21.2 Nonparametric ANOVA
21.2.1 Kruskal-Wallis
Generalization of independent samples Wilcoxon Rank sum test for 2 independent samples (like F-test of one-way ANOVA is a generalization to several independent samples of the two sample t-test)
Consider the one-way case:
We have
- \(a\ge2\) treatments
- \(n_i\) is the sample size for the \(i\)-th treatment
- \(Y_{ij}\) is the \(j\)-th observation from the \(i\)-th treatment.
- we make no assumption of normality
- We only assume that observations on the \(i\)-th treatment are a random sample from the continuous CDF \(F_i\), i = 1,..,n, and are mutually independent.
\[ \begin{aligned} &H_0: F_1 = F_2 = ... = F_a \\ &H_a: F_i < F_j \text{ for some } i \neq j \end{aligned} \]
or if distribution is from the location-scale family, \(H_0: \theta_1 = \theta_2 = ... = \theta_a\))
Procedure
- Rank all \(N = \sum_{i=1}^a n_i\) observations in ascending order. Let \(r_{ij} = rank(Y_{ij})\), note \(\sum_i \sum_j r_{ij} = 1 + 2 .. + N = \frac{N(N+1)}{2}\)

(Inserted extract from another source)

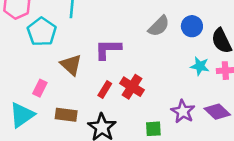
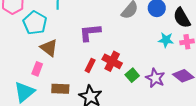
brown triangle: (71, 65) -> (49, 48), moved
green square: (153, 129) -> (132, 75), moved, turned -32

- Calculate the rank sums and averages:
\[ r_{i.} = \sum_{j=1}^{n_i} r_{ij} \] and \[ \bar{r}_{i.} = \frac{r_{i.}}{n_i}, i = 1,..,a \] - Calculate the test statistic on the ranks: \[ \chi_{KW}^2 = \frac{SSTR}{\frac{SSTO}{N-1}} \] where \(SSTR = \sum n_i (\bar{r}_{i.}- \bar{r}_{..})^2\) and \(SSTO = \sum \sum (\bar{r}_{ij}- \bar{r}_{..})^2\)
- For large \(n_i\) (\(\ge 5\) observations) the Kruskal-Wallis statistic is approximated by a \(\chi^2_{a-1}\) distribution when all the treatment means are equal. Hence, reject \(H_0\) if \(\chi^2_{KW} > \chi^2_{(1-\alpha;a-1)}\).
- If sample sizes are small, one can exhaustively work out all possible distinct ways of assigning N ranks to the observations from a treatments and calculate the value of the KW statistic in each case (\(\frac{N!}{n_1!..n_a!}\) possible combinations). Under \(H_0\) all of these assignments are equally likely.
21.2.2 Friedman Test
When the responses \(Y_{ij} = 1,..,n, j = 1,..,r\) in a randomized complete block design are not normally distributed (or do not have constant variance), a nonparametric test is more helpful.
A distribution-free rank-based test for comparing the treatments in this setting is the Friedman test. Let \(F_{ij}\) be the CDF of random \(Y_{ij}\), corresponding to the observed value \(y_{ij}\)
Under the null hypothesis, \(F_{ij}\) are identical for all treatments j separately for each block i.
\[ \begin{aligned} &H_0: F_{i1} = F_{i2} = ... = F_{ir} \text{ for all i} \\ &H_a: F_{ij} < F_{ij'} \text{ for some } j \neq j' \text{ for all } i \end{aligned} \]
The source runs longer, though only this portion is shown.